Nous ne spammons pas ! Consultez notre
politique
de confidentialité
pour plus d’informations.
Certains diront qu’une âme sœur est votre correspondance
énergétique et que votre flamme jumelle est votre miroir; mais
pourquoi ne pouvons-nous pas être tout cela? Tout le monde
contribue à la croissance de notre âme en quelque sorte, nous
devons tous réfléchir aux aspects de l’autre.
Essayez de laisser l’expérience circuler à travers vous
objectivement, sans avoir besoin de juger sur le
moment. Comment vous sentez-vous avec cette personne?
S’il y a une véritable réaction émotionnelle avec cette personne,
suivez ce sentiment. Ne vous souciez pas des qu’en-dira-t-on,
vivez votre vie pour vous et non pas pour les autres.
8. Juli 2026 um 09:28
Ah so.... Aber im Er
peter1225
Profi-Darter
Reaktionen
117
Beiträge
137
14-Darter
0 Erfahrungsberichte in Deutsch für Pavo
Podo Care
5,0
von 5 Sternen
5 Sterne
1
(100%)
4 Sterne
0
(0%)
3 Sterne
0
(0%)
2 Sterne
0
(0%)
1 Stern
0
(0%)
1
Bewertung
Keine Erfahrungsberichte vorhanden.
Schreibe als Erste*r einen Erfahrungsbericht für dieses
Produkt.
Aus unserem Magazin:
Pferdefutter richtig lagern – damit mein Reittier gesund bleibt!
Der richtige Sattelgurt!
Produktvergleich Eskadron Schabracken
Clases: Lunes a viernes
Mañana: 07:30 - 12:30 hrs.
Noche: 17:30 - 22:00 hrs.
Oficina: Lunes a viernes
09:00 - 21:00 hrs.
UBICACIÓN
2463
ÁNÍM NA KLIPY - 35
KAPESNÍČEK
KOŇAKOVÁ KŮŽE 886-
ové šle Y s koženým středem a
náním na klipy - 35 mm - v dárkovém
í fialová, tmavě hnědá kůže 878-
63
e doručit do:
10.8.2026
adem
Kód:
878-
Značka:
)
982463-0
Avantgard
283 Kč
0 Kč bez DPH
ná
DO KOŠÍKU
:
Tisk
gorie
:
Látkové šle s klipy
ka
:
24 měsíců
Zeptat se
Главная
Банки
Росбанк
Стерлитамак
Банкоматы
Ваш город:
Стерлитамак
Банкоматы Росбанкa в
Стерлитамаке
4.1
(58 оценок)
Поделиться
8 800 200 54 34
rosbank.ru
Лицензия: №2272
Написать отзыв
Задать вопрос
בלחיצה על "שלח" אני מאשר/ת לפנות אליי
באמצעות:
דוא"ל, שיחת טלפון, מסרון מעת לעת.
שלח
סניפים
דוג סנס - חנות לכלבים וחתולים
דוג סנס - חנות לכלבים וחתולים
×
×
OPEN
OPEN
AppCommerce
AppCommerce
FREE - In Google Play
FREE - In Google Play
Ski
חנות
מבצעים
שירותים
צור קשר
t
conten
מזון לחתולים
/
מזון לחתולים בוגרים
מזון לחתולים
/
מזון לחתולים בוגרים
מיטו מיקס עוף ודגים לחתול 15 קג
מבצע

+ + + + +

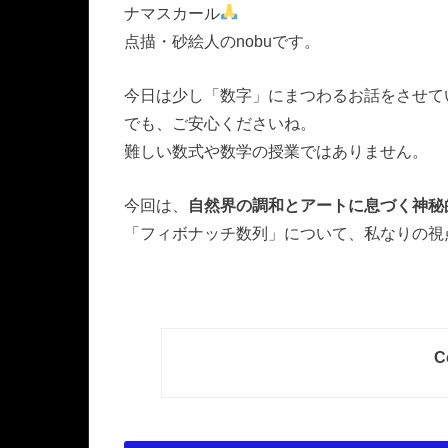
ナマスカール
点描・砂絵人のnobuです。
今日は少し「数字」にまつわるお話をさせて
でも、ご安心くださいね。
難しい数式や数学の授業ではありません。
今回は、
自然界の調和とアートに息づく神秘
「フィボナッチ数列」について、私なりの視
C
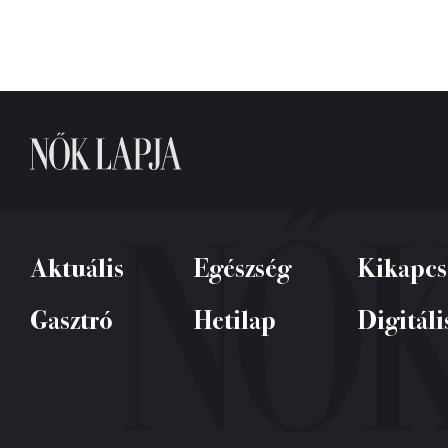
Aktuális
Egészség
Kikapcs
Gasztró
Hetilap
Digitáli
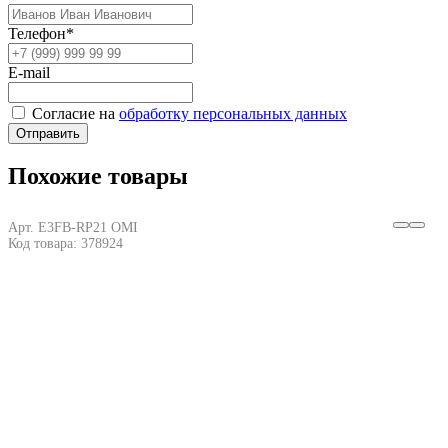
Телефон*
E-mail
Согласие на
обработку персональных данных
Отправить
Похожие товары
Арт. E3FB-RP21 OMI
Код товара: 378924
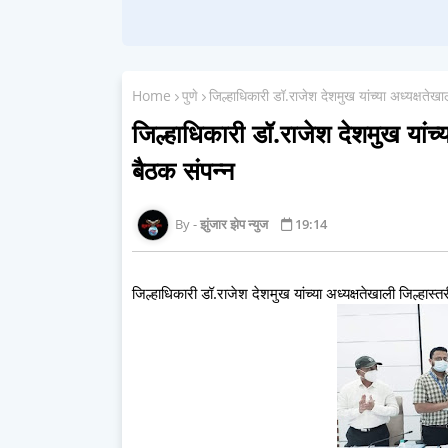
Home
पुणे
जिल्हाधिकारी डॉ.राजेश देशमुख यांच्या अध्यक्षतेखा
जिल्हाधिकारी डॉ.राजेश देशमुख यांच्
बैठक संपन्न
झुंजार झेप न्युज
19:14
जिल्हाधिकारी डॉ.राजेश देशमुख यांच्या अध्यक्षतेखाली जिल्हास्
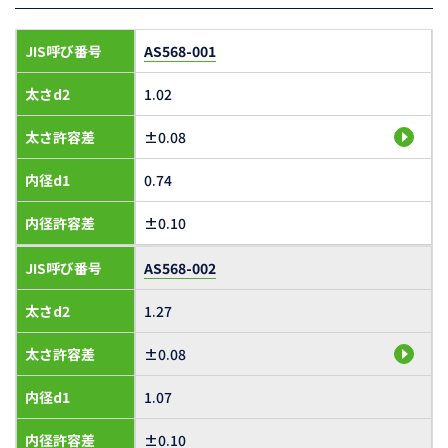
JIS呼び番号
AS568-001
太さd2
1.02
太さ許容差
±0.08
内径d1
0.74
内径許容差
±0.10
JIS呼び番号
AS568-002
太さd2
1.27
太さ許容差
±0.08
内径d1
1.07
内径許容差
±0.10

+ + + + +

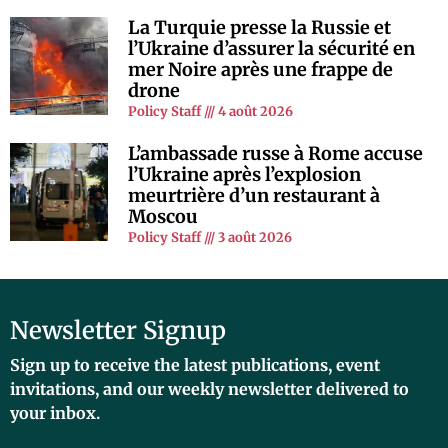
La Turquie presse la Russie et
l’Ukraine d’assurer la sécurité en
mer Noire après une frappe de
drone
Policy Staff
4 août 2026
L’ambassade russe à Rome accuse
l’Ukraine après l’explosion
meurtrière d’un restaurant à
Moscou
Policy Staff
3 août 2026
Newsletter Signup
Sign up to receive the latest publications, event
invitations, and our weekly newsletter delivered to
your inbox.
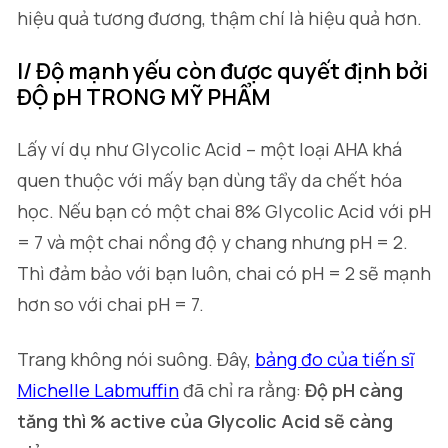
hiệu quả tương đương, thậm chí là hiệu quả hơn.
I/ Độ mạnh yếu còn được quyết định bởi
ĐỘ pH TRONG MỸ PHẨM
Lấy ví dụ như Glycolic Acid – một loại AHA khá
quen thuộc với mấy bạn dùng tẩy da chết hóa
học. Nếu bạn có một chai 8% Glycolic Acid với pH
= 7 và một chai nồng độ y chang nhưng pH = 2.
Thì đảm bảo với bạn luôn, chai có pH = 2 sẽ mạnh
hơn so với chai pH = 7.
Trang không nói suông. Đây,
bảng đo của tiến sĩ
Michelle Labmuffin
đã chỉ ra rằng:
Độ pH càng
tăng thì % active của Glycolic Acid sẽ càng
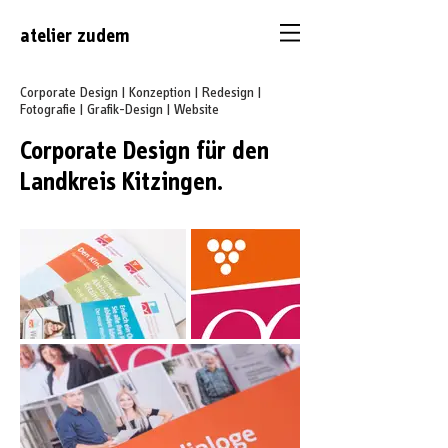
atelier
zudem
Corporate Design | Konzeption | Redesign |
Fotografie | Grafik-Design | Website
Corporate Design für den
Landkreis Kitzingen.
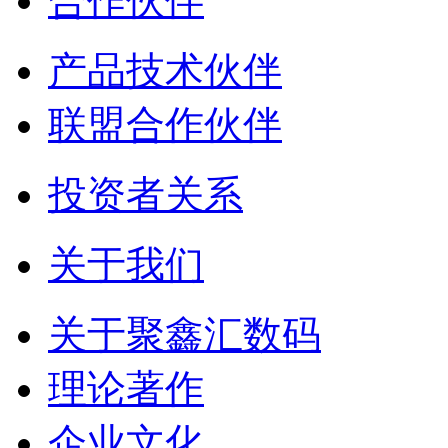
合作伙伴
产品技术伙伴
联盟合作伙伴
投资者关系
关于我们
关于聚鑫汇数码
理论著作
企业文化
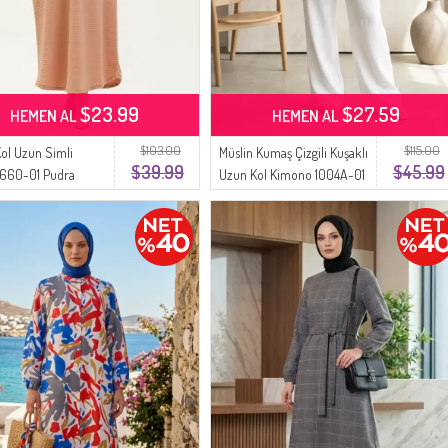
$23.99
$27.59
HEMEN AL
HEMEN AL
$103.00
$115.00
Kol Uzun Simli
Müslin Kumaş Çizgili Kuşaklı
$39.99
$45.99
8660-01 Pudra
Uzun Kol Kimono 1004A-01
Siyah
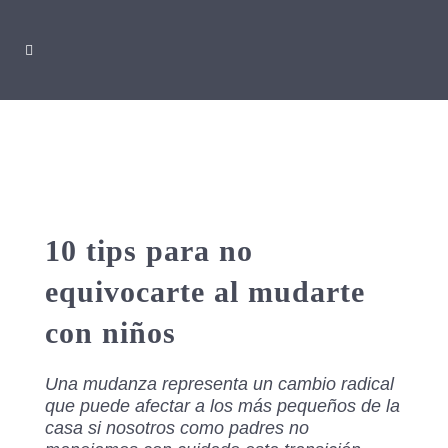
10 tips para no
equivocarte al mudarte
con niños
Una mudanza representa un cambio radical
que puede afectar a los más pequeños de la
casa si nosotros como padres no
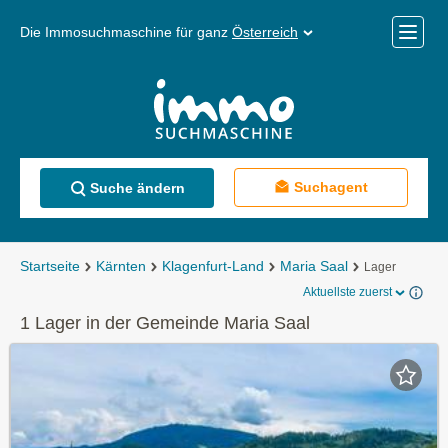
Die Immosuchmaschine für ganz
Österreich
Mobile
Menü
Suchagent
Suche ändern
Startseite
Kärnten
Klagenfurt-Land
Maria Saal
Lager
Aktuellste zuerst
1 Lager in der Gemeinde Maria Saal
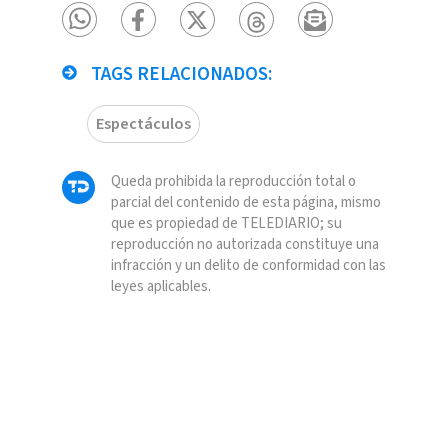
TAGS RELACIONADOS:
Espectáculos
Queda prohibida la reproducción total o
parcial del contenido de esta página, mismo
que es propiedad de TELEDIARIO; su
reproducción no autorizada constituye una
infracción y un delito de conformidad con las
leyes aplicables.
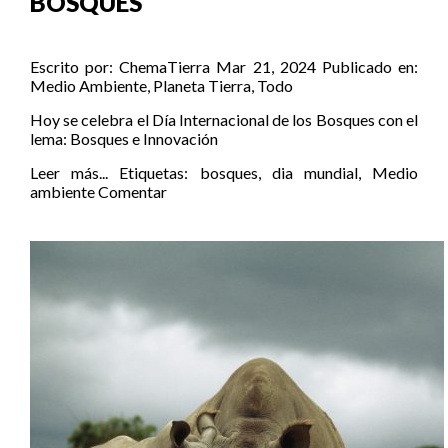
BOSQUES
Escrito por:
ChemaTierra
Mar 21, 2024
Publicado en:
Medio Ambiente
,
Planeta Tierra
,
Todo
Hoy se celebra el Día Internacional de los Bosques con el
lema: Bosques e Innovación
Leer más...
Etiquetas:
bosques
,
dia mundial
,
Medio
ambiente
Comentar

+ + + + +

### [Exercise aim]
In the listing above, find the line with "Nous ne spammons pas ! Consultez notre" and the line with "Produktvergleich Eskadron Schabracken", then print exactly those two lines and every line between them, and nothing more.

### [Answer space]
Nous ne spammons pas ! Consultez notre
politique
de confidentialité
pour plus d’informations.
Certains diront qu’une âme sœur est votre correspondance
énergétique et que votre flamme jumelle est votre miroir; mais
pourquoi ne pouvons-nous pas être tout cela? Tout le monde
contribue à la croissance de notre âme en quelque sorte, nous
devons tous réfléchir aux aspects de l’autre.
Essayez de laisser l’expérience circuler à travers vous
objectivement, sans avoir besoin de juger sur le
moment. Comment vous sentez-vous avec cette personne?
S’il y a une véritable réaction émotionnelle avec cette personne,
suivez ce sentiment. Ne vous souciez pas des qu’en-dira-t-on,
vivez votre vie pour vous et non pas pour les autres.
8. Juli 2026 um 09:28
Ah so.... Aber im Er
peter1225
Profi-Darter
Reaktionen
117
Beiträge
137
14-Darter
0 Erfahrungsberichte in Deutsch für Pavo
Podo Care
5,0
von 5 Sternen
5 Sterne
1
(100%)
4 Sterne
0
(0%)
3 Sterne
0
(0%)
2 Sterne
0
(0%)
1 Stern
0
(0%)
1
Bewertung
Keine Erfahrungsberichte vorhanden.
Schreibe als Erste*r einen Erfahrungsbericht für dieses
Produkt.
Aus unserem Magazin:
Pferdefutter richtig lagern – damit mein Reittier gesund bleibt!
Der richtige Sattelgurt!
Produktvergleich Eskadron Schabracken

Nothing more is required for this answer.